Passando sotto casa di Angela ho sentito un brivido che però è passato in fretta.
Poco più in là al semaforo di Piazza Carlino ho sgasato via la malinconia e ho pensato che non ci si pensa mai a certe cose tipo a quanto si possa spaccare le palle un semaforo a consumare una vita in cui non c'è altro da fare se non imbrattare di luce verde gialla e rossa lo stesso angolo di asfalto per tutte le ventiquattr'ore di ogni giorno di ogni anno. Nemmeno il calcetto il martedì con gli amici o che ne so un concerto o un tiro di qualche cosa di buono ogni tanto. No niente di niente. Ma a ognuno le sue sfighe amico semaforo.
Ho pensato anche che la sensibilità con cui si vede non è sempre la stessa: quando le cose iniziano a profumare di cambiamento, si vede tutto, davvero tutto. Si hanno idee, si intuisce.
E poi, passando di là, più avanti, c'era la solita combriccola al pub che giocava a burraco e beveva la stessa vecchia robaccia da quattro soldi che più scende in pancia e più ti scalda finché non si trasforma in merda rovente che brucia nell'intestino e poi il buco del culo che pizzica una giornata intera. Il solito covo di disperati che faceva arrivar sera come sempre e vedendomi passare tutto incarognito qualcuno ha alzato un braccio come dire fermati Tonino bello dove cazzo vai così di fretta, ma io neanche per le palle! Non mi son fermato mica, ché la botta di energia quando ti prende non devi proprio lasciarla scappare via altrimenti la perdi e non la ritrovi più, pensi di fermarti a dire ciao a un amico e poi magari ti tocca abbassare il volume allo stereo che pompava che ne so Sympathy For The Devil oppure Sister Morphine e questo ti attacca un pippone su sua madre che sta male o su quelle faccende di coppie che arredano casa e camminano incontro alla vita con entusiasmo e a te ti ripiglia la depressione e ti scende subito la catena, lo stereo ti dice col cazzo che ora ti passo altra energia buona e la botta ti fa ciao e tu rimani lì con gli occhi pieni di vuoto a guardare in faccia il ritorno della noia che ti riagguanta fetente. Nemmeno per sogno. Non si può rischiare. La botta va custodita. E pazienza, mi son preso qualche dito medio dai rancidi del pub ma ho tirato dritto, tanta era la smania di prendere il largo da questa città fantasma.

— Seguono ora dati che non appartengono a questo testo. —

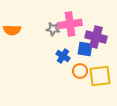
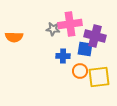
orange semicircle: moved 2 px right, 7 px down
purple cross: moved 1 px left, 1 px up
blue cross: rotated 32 degrees counterclockwise
yellow square: moved 1 px left, 1 px down
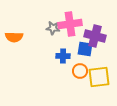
gray star: moved 1 px up
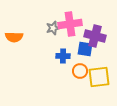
gray star: rotated 24 degrees counterclockwise
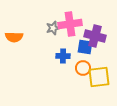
blue square: moved 2 px up
orange circle: moved 3 px right, 3 px up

Altre due sgasate e i palazzi avevano iniziato ad abbassarsi, le colate di cemento a fare spazio al verde, l'aria a farsi fresca. E io respiravo, respiravo forte. Guidare era come allontanarsi dalle idee che si erano ormai solidificate nella mia testa per cominciare a scolpirne di nuove, ogni cosa sfumava, mi pareva di non ricordare più nemmeno i volti e le voci di chi fino a lì avevo visto ogni giorno per tutti quegli anni.

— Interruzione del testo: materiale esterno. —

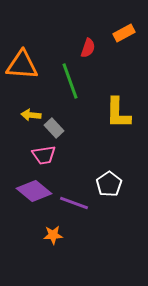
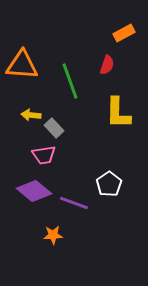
red semicircle: moved 19 px right, 17 px down
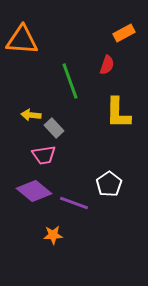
orange triangle: moved 25 px up
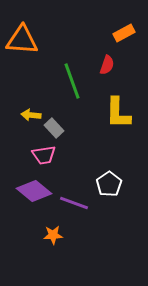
green line: moved 2 px right
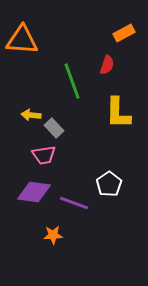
purple diamond: moved 1 px down; rotated 32 degrees counterclockwise
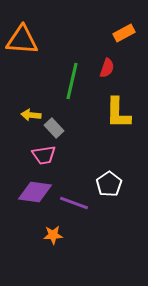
red semicircle: moved 3 px down
green line: rotated 33 degrees clockwise
purple diamond: moved 1 px right
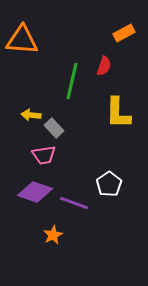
red semicircle: moved 3 px left, 2 px up
purple diamond: rotated 12 degrees clockwise
orange star: rotated 24 degrees counterclockwise
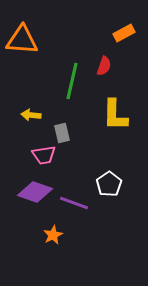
yellow L-shape: moved 3 px left, 2 px down
gray rectangle: moved 8 px right, 5 px down; rotated 30 degrees clockwise
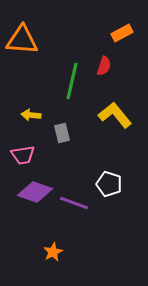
orange rectangle: moved 2 px left
yellow L-shape: rotated 140 degrees clockwise
pink trapezoid: moved 21 px left
white pentagon: rotated 20 degrees counterclockwise
orange star: moved 17 px down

Ogni possibilità era come se acquisisse un suo diritto di essere, una sua voce. Tutto, davvero tutto, possedeva una sua eventualità di accadere.
Ero qualcuno che non era mai esistito.
Dove andavo non lo sapevo, però andavo.
Perché ce n'era bisogno, perché ogni tanto tocca fare quello che si vuole e non sempre e solo quello che si deve. Ogni tanto tocca tornare a vivere.